Traditionally, manipulator arms run hard-coded instructions, but a majority of applications of collaborative robot arms today involve autonomous motion. Automated bin picking is one of those most sought after applications for manipulator arms. Automated bin-picking in semi-structured environments without human intervention is seen as one of the most sensible commercial applications, because it offers a good ROI and the opportunity to deploy human labor in more meaningful applications.
This article builds on the previous two articles on visual servoing and motion planning for robot arms and explains the complete automated bin-picking pipeline and its technical aspects.
What is Automated Bin-Picking?
Bin-picking refers to the problem of picking up randomly-placed objects with unknown poses from a designated location for tasks like sorting and pick-and-place.

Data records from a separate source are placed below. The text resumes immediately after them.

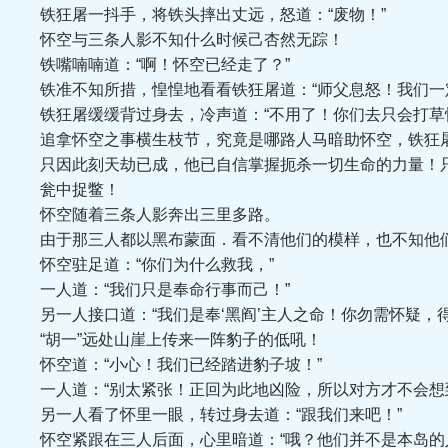
铁狂屠一抖手，将铁头摔出丈远，怒道：“废物！”
怀空与三条人影不知什么时候己杏然无踪！
铁嘴喃喃道：“啊！怀空已经走了？”
铁准不知所措，惶惶地看看铁狂屠道：“师父息怒！我们一定
铁狂屠缓缓背过身去，冷声道：“不用了！你们去只会打草惊
追拿怀空之事横生枝节，究竟是哪路人马暗助怀空，铁狂屠
只因此刻天劫已成，他已自信掌握扼杀一切生命的力量！只
瓮中捉鳖！
怀空随着三条人影奔出三里多路。
由于那三人都以黑布蒙面．看不清他们的模样，也不知他
怀空驻足道：“你们为什么救我，”
一人道：“我们只是奉命行事而己！”
另一人接口道：“我们是奉‘黑阎’主人之命！你勿需怀疑，得
“胡一”远处山崖上传来一阵豹子的低吼！
怀空道：“小心！我们已经踏进豹子坡！”
一人道：“别太紧张！正回为此地凶险，所以对方才不会想到
另一人看了怀里一眼，转过身去道：“跟我们来吧！”
怀空紧跟在三人后面，心里暗道：“哦？他们并不是本岛的人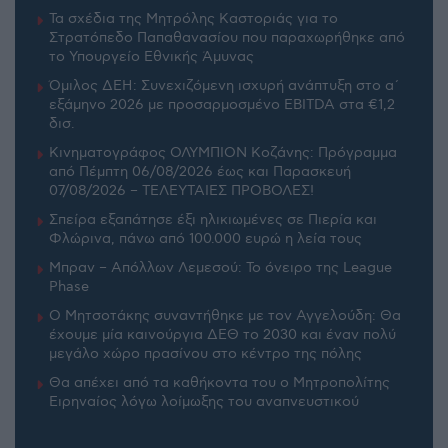
Τα σχέδια της Μητρόλης Καστοριάς για το
Στρατόπεδο Παπαθανασίου που παραχωρήθηκε από
το Υπουργείο Εθνικής Άμυνας
Όμιλος ΔΕΗ: Συνεχιζόμενη ισχυρή ανάπτυξη στο α΄
εξάμηνο 2026 με προσαρμοσμένο EBITDA στα €1,2
δισ.
Κινηματογράφος ΟΛΥΜΠΙΟΝ Κοζάνης: Πρόγραμμα
από Πέμπτη 06/08/2026 έως και Παρασκευή
07/08/2026 – TΕΛΕΥΤΑΙΕΣ ΠΡΟΒΟΛΕΣ!
Σπείρα εξαπάτησε έξι ηλικιωμένες σε Πιερία και
Φλώρινα, πάνω από 100.000 ευρώ η λεία τους
Μπραν – Απόλλων Λεμεσού: Το όνειρο της League
Phase
Ο Μητσοτάκης συναντήθηκε με τον Αγγελούδη: Θα
έχουμε μία καινούργια ΔΕΘ το 2030 και έναν πολύ
μεγάλο χώρο πρασίνου στο κέντρο της πόλης
Θα απέχει από τα καθήκοντα του ο Μητροπολίτης
Ειρηναίος λόγω λοίμωξης του αναπνευστικού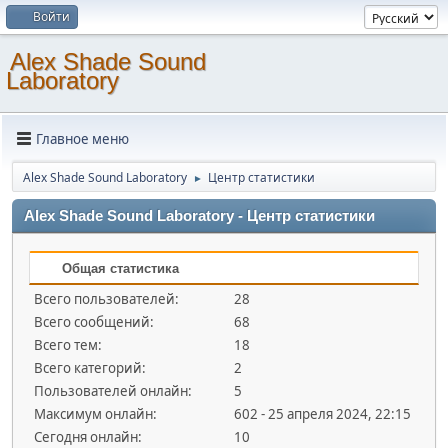
Войти
Alex Shade Sound
Laboratory
Главное меню
Alex Shade Sound Laboratory
Центр статистики
►
Alex Shade Sound Laboratory - Центр статистики
Общая статистика
Всего пользователей:
28
Всего сообщений:
68
Всего тем:
18
Всего категорий:
2
Пользователей онлайн:
5
Максимум онлайн:
602 - 25 апреля 2024, 22:15
Сегодня онлайн:
10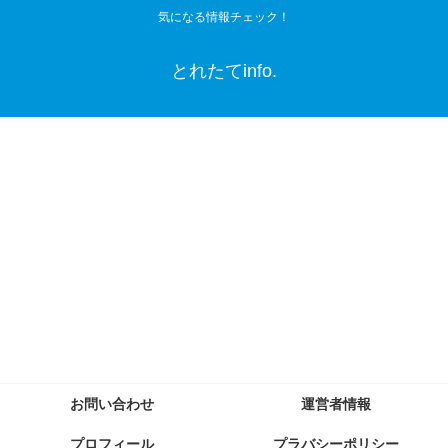
気になる情報チェック！
とれたてinfo.
お問い合わせ
運営者情報
プロフィール
プラバシーポリシー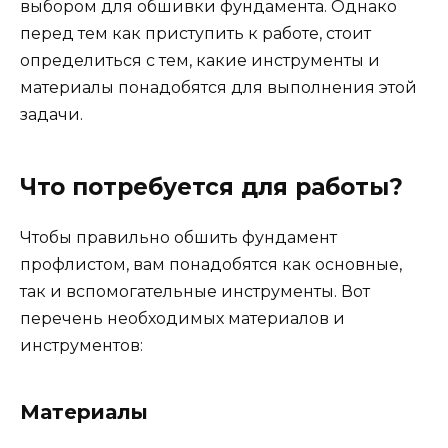
выбором для обшивки фундамента. Однако
перед тем как приступить к работе, стоит
определиться с тем, какие инструменты и
материалы понадобятся для выполнения этой
задачи.
Что потребуется для работы?
Чтобы правильно обшить фундамент
профлистом, вам понадобятся как основные,
так и вспомогательные инструменты. Вот
перечень необходимых материалов и
инструментов:
Материалы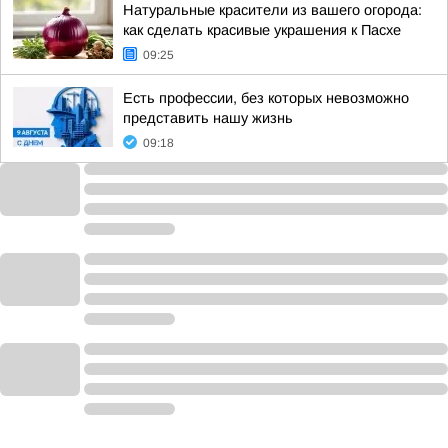
Натуральные красители из вашего огорода:
как сделать красивые украшения к Пасхе
09:25
Есть профессии, без которых невозможно
представить нашу жизнь
09:18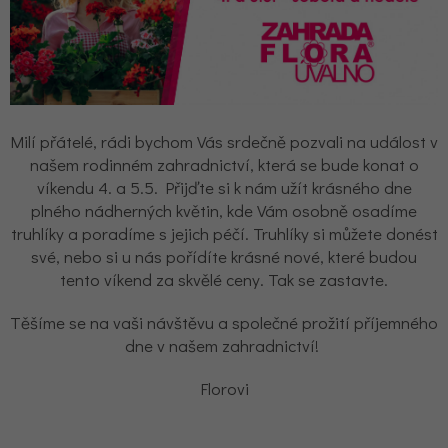
Milí přátelé, rádi bychom Vás srdečně pozvali na událost v
našem rodinném zahradnictví, která se bude konat o
víkendu 4. a 5.5. Přijďte si k nám užít krásného dne
plného nádherných květin, kde Vám osobně osadíme
truhlíky a poradíme s jejich péčí. Truhlíky si můžete donést
své, nebo si u nás pořídíte krásné nové, které budou
tento víkend za skvělé ceny. Tak se zastavte.
Těšíme se na vaši návštěvu a společné prožití příjemného
dne v našem zahradnictví!
Florovi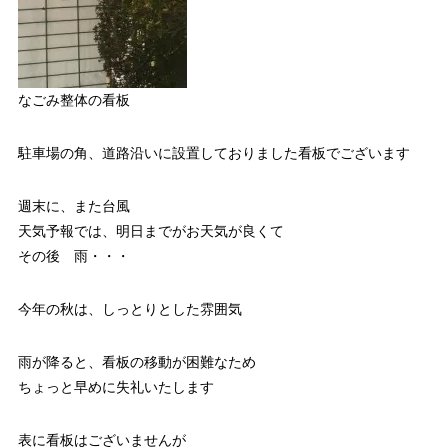
なごみ整体の看板
駐車場の角、道路沿いに設置しておりました看板でございます
週末に、また台風
天気予報では、明日までがお天気が良くて
その後 雨・・・
今年の秋は、しっとりとした雰囲気
雨が降ると、看板の移動が困難なため
ちょっと早めに失礼いたします
表に看板はございませんが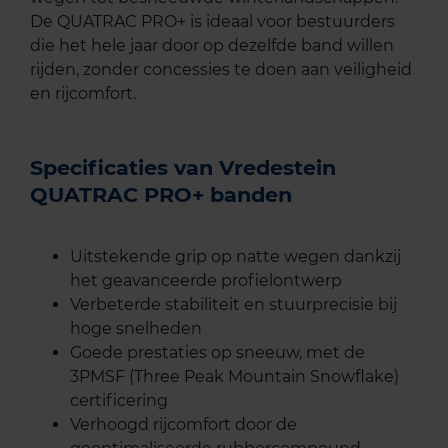
De QUATRAC PRO+ is ideaal voor bestuurders
die het hele jaar door op dezelfde band willen
rijden, zonder concessies te doen aan veiligheid
en rijcomfort.
Specificaties van Vredestein
QUATRAC PRO+ banden
Uitstekende grip op natte wegen dankzij
het geavanceerde profielontwerp
Verbeterde stabiliteit en stuurprecisie bij
hoge snelheden
Goede prestaties op sneeuw, met de
3PMSF (Three Peak Mountain Snowflake)
certificering
Verhoogd rijcomfort door de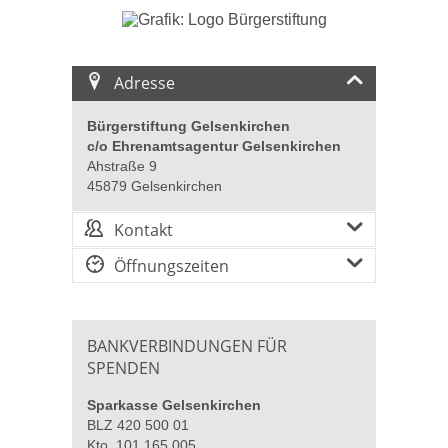
Adresse
Bürgerstiftung Gelsenkirchen
c/o Ehrenamtsagentur Gelsenkirchen
Ahstraße 9
45879 Gelsenkirchen
Kontakt
Öffnungszeiten
BANKVERBINDUNGEN FÜR
SPENDEN
Sparkasse Gelsenkirchen
BLZ 420 500 01
Kto. 101 165 005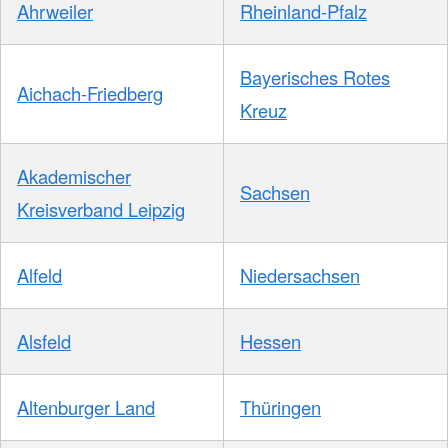
Ahrweiler
Rheinland-Pfalz
Bayerisches Rotes
Aichach-Friedberg
Kreuz
Akademischer
Sachsen
Kreisverband Leipzig
Alfeld
Niedersachsen
Alsfeld
Hessen
Altenburger Land
Thüringen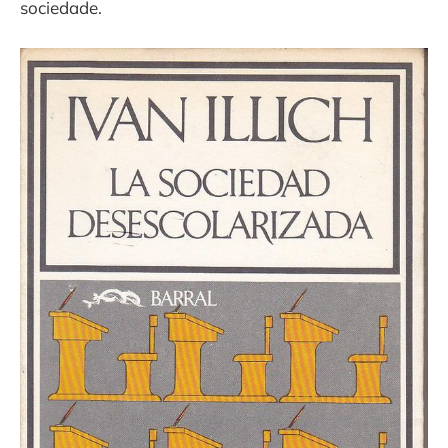
sociedade.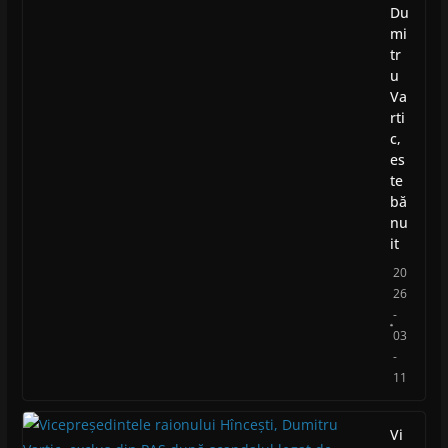
Du
mi
tr
u
Va
rti
c,
es
te
bă
nu
it
20
26
-
03
-
11
Vi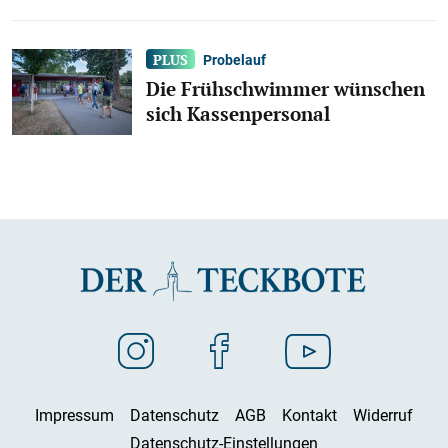
Probelauf
Die Frühschwimmer wünschen
sich Kassenpersonal
Impressum
Datenschutz
AGB
Kontakt
Widerruf
Datenschutz-Einstellungen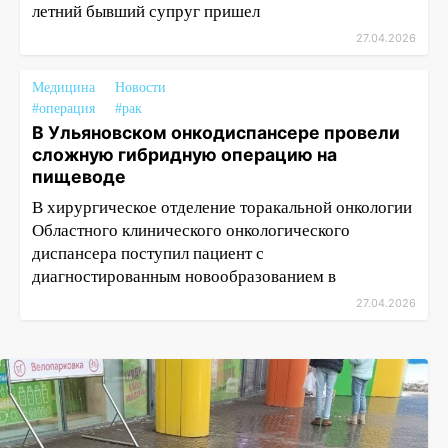
летний бывший супруг пришел
27.04.2026
Медицина
Новости
#операция
#рак
В Ульяновском онкодиспансере провели
сложную гибридную операцию на
пищеводе
В хирургическое отделение торакальной онкологии
Областного клинического онкологического
диспансера поступил пациент с
диагностированным новообразованием в
27.04.2026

Using robotics and automation in bin-picking is called automated bin-picking and it opens more possible use cases while reducing labor requirements.
Picking up parts of a machine for assembly, workpieces for machine tending, and placing objects on shelves and stands are all examples of bin-picking, largely driven by 3D computer vision and intelligent manipulation techniques. Automated bin-picking relies heavily on computer vision to detect the objects and robotics to articulate the robot to handle the objects.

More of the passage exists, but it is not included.